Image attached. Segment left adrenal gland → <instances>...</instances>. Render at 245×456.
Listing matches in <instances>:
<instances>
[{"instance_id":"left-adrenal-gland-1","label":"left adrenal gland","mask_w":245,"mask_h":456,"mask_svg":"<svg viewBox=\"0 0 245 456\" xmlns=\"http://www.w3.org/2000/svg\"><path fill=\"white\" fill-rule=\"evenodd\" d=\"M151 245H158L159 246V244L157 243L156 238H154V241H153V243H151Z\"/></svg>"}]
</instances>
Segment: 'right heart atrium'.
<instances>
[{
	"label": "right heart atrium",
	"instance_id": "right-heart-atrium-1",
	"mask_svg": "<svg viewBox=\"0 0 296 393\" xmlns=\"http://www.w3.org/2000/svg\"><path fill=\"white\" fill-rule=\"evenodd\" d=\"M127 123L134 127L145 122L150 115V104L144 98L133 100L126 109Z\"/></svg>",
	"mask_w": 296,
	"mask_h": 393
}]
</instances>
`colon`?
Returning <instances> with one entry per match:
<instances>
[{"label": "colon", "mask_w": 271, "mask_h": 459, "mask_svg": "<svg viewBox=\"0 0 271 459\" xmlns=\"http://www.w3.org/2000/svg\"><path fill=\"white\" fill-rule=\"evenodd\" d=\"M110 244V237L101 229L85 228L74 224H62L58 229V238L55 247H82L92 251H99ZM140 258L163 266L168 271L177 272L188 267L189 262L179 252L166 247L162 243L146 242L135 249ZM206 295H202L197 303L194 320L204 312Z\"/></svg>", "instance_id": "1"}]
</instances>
...
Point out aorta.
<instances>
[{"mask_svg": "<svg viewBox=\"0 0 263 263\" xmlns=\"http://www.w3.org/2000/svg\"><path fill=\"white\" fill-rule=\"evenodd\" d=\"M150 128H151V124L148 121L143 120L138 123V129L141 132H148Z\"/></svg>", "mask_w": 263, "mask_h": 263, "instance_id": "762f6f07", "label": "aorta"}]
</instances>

## Task to complete
Copy all lines from the data that hold the word "Segment".

## Written solution
Image attached. Segment left adrenal gland → <instances>...</instances>. Render at 245×456.
Segment: 'right heart atrium'.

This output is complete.